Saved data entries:
----------

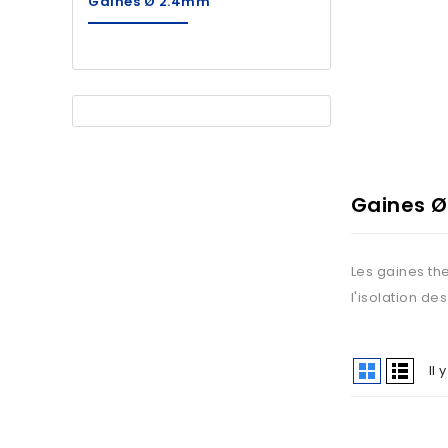
Gaines Ø 2.4mm
Gaines 
Les gaines th
l'isolation d
Il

----------

Pictures aren't part of the copy; return each record above exactly.

Gaines Ø 2.4mm
Gaines 
Les gaines th
l'isolation d
Il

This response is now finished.